Available data —
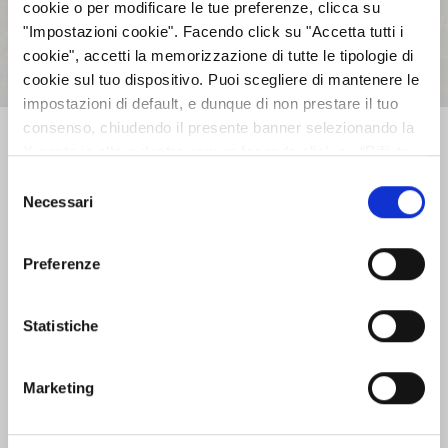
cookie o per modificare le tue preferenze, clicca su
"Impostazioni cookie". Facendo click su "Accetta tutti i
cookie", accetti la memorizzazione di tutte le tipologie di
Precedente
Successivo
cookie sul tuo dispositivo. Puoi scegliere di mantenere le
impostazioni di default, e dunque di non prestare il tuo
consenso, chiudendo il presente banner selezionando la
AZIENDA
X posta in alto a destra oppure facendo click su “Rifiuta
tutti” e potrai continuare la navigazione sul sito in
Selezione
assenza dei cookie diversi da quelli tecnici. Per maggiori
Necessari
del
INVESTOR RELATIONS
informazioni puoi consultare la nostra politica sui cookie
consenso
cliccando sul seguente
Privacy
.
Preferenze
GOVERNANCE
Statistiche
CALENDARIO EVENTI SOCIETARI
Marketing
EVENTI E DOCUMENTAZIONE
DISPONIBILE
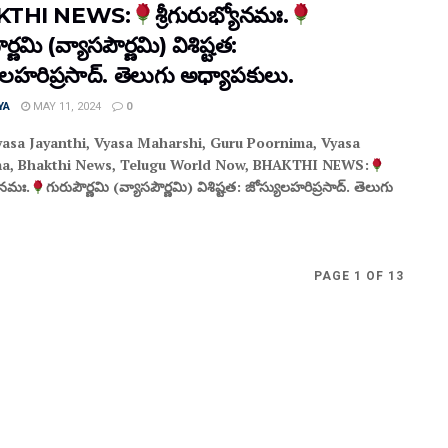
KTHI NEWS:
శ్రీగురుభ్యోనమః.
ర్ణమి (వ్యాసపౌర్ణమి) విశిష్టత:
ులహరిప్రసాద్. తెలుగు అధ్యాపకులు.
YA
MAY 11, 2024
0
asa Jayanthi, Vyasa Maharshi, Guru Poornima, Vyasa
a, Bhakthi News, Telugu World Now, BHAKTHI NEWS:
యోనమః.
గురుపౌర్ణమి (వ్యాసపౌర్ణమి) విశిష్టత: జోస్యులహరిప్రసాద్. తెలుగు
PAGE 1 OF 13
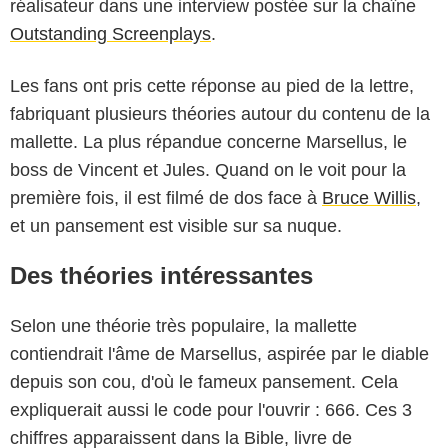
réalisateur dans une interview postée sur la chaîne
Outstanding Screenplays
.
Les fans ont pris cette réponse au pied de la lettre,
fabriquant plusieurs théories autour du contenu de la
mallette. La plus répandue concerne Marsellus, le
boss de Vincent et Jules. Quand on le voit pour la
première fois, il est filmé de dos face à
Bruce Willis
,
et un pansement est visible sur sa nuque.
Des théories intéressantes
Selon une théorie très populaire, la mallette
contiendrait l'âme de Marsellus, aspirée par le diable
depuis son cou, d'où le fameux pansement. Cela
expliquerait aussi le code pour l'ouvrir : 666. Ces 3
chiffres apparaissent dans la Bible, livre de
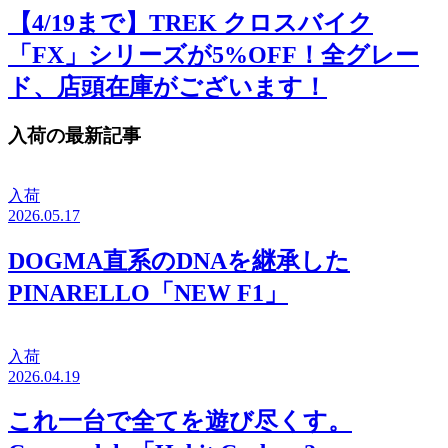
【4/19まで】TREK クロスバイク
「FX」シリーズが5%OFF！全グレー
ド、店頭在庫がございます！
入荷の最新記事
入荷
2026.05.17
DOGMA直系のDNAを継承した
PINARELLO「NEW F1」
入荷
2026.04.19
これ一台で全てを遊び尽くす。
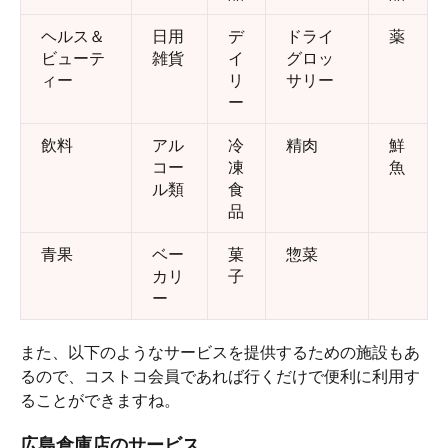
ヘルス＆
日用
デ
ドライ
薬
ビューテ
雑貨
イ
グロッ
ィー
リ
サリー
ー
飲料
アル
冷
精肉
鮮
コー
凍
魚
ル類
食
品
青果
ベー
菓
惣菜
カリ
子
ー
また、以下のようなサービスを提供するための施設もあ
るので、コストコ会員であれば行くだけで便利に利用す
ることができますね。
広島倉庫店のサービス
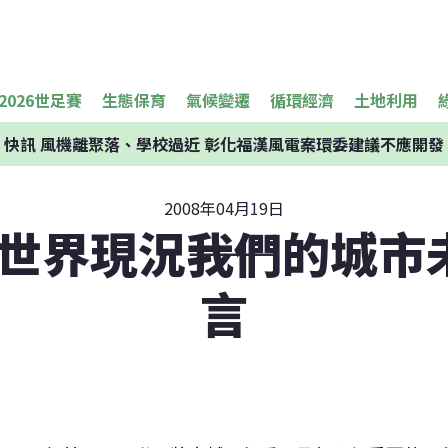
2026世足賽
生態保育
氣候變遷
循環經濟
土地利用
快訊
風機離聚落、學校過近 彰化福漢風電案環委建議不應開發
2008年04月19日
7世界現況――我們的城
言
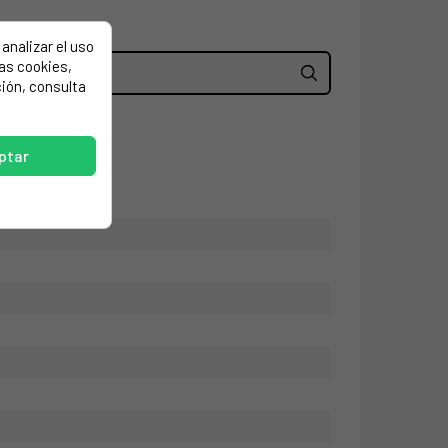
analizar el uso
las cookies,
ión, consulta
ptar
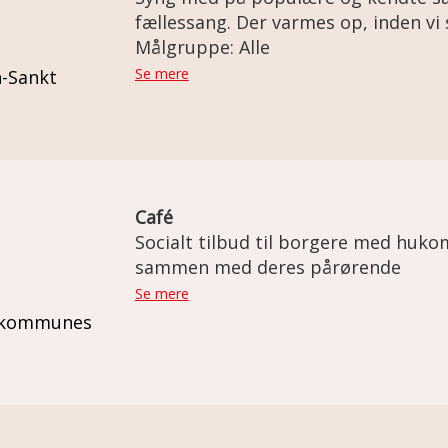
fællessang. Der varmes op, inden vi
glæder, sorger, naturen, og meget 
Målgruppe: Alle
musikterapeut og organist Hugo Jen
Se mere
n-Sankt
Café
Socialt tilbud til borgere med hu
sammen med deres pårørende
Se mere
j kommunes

Work required —
Retype the material above exactly, images excluded.

Answer for this exercise —
cookie o per modificare le tue preferenze, clicca su
"Impostazioni cookie". Facendo click su "Accetta tutti i
cookie", accetti la memorizzazione di tutte le tipologie di
Precedente
Successivo
cookie sul tuo dispositivo. Puoi scegliere di mantenere le
impostazioni di default, e dunque di non prestare il tuo
consenso, chiudendo il presente banner selezionando la
AZIENDA
X posta in alto a destra oppure facendo click su “Rifiuta
tutti” e potrai continuare la navigazione sul sito in
Selezione
assenza dei cookie diversi da quelli tecnici. Per maggiori
Necessari
del
INVESTOR RELATIONS
informazioni puoi consultare la nostra politica sui cookie
consenso
cliccando sul seguente
Privacy
.
Preferenze
GOVERNANCE
Statistiche
CALENDARIO EVENTI SOCIETARI
Marketing
EVENTI E DOCUMENTAZIONE
DISPONIBILE
KTHI NEWS:
శ్రీగురుభ్యోనమః.
ర్ణమి (వ్యాసపౌర్ణమి) విశిష్టత:
ులహరిప్రసాద్. తెలుగు అధ్యాపకులు.
YA
MAY 11, 2024
0
asa Jayanthi, Vyasa Maharshi, Guru Poornima, Vyasa
a, Bhakthi News, Telugu World Now, BHAKTHI NEWS:
యోనమః.
గురుపౌర్ణమి (వ్యాసపౌర్ణమి) విశిష్టత: జోస్యులహరిప్రసాద్. తెలుగు
PAGE 1 OF 13
réalisateur dans une interview postée sur la chaîne
Outstanding Screenplays
.
Les fans ont pris cette réponse au pied de la lettre,
fabriquant plusieurs théories autour du contenu de la
mallette. La plus répandue concerne Marsellus, le
boss de Vincent et Jules. Quand on le voit pour la
première fois, il est filmé de dos face à
Bruce Willis
,
et un pansement est visible sur sa nuque.
Des théories intéressantes
Selon une théorie très populaire, la mallette
contiendrait l'âme de Marsellus, aspirée par le diable
depuis son cou, d'où le fameux pansement. Cela
expliquerait aussi le code pour l'ouvrir : 666. Ces 3
chiffres apparaissent dans la Bible, livre de
【4/19まで】TREK クロスバイク
「FX」シリーズが5%OFF！全グレー
ド、店頭在庫がございます！
入荷の最新記事
入荷
2026.05.17
DOGMA直系のDNAを継承した
PINARELLO「NEW F1」
入荷
2026.04.19
これ一台で全てを遊び尽くす。
ヘルス＆
日用
デ
ドライ
薬
ビューテ
雑貨
イ
グロッ
ィー
リ
サリー
ー
飲料
アル
冷
精肉
鮮
コー
凍
魚
ル類
食
品
青果
ベー
菓
惣菜
カリ
子
ー
また、以下のようなサービスを提供するための施設もあ
るので、コストコ会員であれば行くだけで便利に利用す
ることができますね。
広島倉庫店のサービス
2026世足賽
生態保育
氣候變遷
循環經濟
土地利用
快訊
風機離聚落、學校過近 彰化福漢風電案環委建議不應開發
2008年04月19日
7世界現況――我們的城
言
analizar el uso
las cookies,
ión, consulta
ptar
fællessang. Der varmes op, inden vi
glæder, sorger, naturen, og meget 
Målgruppe: Alle
musikterapeut og organist Hugo Jen
Se mere
n-Sankt
Café
Socialt tilbud til borgere med hu
sammen med deres pårørende
Se mere
j kommunes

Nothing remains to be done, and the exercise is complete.